Kisuke est un jeune homme profondément respectueux et passionné par son travail du bambou. Mais son physique disgracié est un constant sujet de moqueries des autres et en particulier des femmes qu'il n'ose pas regarder. Il se réfugie en quelque sorte dans son travail pour oublier ses complexes, aggravés par le besoin d'amour maternel inassouvi.
Le roman démarre à la mort de Kisaemon. Survient alors la visite de Tamae, une femme très belle, venue en plein hiver de la ville d'Awara, pour honorer la tombe de Kisaemon.

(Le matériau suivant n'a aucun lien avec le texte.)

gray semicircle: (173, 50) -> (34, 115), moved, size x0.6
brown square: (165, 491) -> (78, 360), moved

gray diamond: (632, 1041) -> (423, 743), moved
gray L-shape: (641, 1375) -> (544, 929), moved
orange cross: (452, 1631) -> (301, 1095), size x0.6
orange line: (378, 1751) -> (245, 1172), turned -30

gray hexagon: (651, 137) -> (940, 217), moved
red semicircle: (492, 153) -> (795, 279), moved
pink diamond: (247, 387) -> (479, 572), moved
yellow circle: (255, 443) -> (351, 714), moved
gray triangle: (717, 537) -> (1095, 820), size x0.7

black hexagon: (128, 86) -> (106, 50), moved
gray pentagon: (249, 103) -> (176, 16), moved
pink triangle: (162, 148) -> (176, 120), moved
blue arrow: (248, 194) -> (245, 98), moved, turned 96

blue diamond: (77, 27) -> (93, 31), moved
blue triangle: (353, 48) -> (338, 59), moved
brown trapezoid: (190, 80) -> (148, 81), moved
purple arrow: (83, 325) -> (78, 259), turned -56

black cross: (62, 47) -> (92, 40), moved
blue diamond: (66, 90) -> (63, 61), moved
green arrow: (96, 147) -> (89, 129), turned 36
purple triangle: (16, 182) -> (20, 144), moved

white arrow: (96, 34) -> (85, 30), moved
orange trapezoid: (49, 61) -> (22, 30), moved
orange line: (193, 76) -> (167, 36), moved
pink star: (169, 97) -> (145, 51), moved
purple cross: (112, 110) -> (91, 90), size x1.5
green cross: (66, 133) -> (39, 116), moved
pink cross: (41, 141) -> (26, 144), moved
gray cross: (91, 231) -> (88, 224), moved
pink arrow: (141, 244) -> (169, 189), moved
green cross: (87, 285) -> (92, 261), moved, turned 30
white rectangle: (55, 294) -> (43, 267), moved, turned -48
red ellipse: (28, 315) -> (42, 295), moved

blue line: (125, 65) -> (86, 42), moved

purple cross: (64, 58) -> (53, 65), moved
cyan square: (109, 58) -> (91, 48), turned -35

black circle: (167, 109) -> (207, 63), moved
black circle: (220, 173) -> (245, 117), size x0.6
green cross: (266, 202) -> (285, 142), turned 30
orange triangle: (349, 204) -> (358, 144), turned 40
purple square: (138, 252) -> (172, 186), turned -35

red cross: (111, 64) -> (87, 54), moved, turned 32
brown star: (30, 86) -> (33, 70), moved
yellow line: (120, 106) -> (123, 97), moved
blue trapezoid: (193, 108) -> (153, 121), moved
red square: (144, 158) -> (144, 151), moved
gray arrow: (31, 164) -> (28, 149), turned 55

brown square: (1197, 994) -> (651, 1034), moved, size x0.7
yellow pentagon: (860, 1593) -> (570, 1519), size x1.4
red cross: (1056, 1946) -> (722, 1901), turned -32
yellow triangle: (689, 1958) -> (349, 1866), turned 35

La scène de la rencontre entre Kisuke et Tamae est d'une profonde délicatesse et d'une grande beauté avec peu de mots échangés, peu de gestes sur fond des bambous recouverts de neige et du travail des objets. On ne peut que sentir que quelque chose est en train de naître entre ces deux personnages.
En vieux lecteur de romans, on croit deviner ce qui va inéluctablement arriver. On se met même à espérer. Mais le destin va s'ingénier à brouiller les pistes. Et on passe le roman à avoir la peur au ventre pour ces deux personnages ballotés, presqu'à leur insu, dans les mains du destin. On voit bien que le destin avait la possibilité de faire le bonheur. Mais, c'était trop facile, il ne le fera pas. Comme il avait le choix entre le bonheur, le malheur et l'humiliation, il se contentera du malheur. Le destin ne sera que tragique.
Ouf, le pire n'est jamais certain…
On ressent ce livre comme un double fantasme. D'un côté, Kisuke qui est adoration devant la belle Tamae dont il découvre qu'elle ressemble à sa mère, dont il ne conserve aucun souvenir mais qui est son obsession. De l'autre, Tamae qui est une femme qui travaille dans une "maison de plaisir" à Awara et qui découvre un nouveau bonheur en devenant la compagne officielle de Kisuke.
J'ai lu le roman en quelques heures seulement tellement j'étais fasciné, subjugué par le personnage tragique de Tamae et par la relation d'une très grande pureté entre Tamae et Kisuke.
J'ai bien aimé la délicatesse de l'écriture de ce roman et le profond respect que l'auteur place dans ses deux personnages Tamae et Kisuke. Même si je me découvre un tout petit goût d'amertume au fond de ma gorge, à la fin du roman.
Inutile de préciser que je ne veux pas en rester là avec cet auteur et vais essayer de trouver cet autre roman "le temple des oies sauvages".